Work instruction: Among the lines of the data, copy those that hold "pour".
-*-*-
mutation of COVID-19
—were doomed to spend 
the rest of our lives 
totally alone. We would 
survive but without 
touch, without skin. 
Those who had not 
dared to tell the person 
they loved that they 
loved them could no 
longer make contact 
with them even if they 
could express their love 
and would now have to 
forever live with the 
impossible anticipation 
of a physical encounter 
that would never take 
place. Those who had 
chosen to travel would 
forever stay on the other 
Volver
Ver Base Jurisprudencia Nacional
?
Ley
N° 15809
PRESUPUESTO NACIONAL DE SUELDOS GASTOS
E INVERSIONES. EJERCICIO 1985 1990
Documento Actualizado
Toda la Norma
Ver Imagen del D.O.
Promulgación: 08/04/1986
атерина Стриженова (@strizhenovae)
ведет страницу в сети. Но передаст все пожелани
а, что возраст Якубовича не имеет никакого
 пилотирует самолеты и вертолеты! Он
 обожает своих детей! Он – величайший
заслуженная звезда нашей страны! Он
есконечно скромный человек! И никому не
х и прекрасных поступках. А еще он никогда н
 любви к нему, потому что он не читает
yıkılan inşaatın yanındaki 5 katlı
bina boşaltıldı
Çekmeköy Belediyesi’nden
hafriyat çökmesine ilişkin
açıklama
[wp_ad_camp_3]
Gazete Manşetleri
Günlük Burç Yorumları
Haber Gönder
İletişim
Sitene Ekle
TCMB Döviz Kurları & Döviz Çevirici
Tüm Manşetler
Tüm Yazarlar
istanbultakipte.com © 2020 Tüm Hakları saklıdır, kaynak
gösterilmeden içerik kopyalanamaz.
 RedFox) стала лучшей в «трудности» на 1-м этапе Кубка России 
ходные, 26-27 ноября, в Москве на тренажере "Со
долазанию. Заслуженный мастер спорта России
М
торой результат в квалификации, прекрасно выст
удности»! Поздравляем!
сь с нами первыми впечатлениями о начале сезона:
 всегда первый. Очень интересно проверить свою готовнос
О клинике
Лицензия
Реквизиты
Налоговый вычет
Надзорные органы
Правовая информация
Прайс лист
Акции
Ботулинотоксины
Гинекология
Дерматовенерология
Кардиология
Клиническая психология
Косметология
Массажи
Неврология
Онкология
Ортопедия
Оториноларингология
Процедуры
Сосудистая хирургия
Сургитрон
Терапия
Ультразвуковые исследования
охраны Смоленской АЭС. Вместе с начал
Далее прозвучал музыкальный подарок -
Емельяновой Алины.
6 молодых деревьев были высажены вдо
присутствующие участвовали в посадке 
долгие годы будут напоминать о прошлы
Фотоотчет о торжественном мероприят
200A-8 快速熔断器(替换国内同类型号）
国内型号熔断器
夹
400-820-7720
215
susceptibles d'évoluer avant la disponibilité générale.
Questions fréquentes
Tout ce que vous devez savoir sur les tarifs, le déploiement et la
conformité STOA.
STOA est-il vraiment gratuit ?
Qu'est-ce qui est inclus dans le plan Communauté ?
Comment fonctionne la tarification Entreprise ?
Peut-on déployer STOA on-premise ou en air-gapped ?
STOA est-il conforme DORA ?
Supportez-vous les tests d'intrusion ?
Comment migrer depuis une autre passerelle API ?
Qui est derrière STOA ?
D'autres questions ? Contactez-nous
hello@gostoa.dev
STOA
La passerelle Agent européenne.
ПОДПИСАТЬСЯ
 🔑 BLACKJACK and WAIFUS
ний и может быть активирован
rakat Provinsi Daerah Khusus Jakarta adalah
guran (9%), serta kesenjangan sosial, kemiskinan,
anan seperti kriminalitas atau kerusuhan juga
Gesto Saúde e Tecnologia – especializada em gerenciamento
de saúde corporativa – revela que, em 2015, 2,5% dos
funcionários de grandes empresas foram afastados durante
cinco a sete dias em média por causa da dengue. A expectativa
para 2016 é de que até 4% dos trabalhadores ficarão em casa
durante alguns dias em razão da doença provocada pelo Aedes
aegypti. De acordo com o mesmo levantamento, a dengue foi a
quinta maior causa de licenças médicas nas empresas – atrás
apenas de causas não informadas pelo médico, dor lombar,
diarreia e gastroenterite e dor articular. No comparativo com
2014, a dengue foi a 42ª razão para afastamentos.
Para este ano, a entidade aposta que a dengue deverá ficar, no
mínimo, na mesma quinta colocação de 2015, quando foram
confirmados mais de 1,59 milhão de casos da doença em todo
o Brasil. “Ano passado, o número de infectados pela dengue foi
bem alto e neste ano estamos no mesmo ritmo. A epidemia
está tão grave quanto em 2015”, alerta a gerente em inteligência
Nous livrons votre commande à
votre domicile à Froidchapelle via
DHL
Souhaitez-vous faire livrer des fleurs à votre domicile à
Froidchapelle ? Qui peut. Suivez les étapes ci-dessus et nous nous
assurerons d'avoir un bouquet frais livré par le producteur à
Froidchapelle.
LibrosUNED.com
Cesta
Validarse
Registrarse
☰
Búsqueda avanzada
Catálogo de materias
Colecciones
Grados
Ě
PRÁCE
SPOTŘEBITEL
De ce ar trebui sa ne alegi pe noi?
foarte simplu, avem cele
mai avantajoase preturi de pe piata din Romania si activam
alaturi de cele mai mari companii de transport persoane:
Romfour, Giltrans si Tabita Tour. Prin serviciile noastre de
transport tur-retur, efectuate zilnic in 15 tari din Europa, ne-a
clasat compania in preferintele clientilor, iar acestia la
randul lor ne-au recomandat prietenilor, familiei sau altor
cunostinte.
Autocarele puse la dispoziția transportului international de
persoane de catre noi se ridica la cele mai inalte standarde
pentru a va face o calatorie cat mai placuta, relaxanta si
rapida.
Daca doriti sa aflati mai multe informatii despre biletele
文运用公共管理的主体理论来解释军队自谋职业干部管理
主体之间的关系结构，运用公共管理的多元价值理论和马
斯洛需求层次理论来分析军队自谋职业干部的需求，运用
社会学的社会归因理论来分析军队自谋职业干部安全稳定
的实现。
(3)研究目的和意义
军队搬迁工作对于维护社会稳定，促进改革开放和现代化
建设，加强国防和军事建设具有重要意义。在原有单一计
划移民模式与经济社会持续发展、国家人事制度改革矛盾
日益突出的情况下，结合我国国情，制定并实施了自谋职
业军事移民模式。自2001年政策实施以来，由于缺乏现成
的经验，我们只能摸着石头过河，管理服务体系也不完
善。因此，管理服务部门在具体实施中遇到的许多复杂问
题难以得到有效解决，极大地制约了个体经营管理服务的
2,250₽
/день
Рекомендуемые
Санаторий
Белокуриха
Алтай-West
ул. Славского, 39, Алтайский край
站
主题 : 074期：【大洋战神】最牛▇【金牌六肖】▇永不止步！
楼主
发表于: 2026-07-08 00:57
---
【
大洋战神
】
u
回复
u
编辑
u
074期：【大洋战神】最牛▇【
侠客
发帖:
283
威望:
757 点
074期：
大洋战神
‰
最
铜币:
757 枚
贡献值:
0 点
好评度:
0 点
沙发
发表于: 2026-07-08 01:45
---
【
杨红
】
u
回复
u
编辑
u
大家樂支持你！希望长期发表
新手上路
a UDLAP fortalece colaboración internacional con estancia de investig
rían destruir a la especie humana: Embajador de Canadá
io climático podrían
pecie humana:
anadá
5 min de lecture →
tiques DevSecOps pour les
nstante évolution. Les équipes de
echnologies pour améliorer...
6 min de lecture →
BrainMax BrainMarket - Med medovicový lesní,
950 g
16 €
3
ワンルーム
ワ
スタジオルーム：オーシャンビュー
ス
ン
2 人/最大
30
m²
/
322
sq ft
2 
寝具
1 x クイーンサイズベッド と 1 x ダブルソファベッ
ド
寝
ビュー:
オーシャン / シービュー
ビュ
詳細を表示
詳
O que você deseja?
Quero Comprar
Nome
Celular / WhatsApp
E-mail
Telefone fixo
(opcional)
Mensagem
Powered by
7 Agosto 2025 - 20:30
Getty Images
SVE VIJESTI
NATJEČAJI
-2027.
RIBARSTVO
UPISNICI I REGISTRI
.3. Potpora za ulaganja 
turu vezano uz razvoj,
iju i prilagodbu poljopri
-*-*-
Finished task:
tiques DevSecOps pour les
echnologies pour améliorer...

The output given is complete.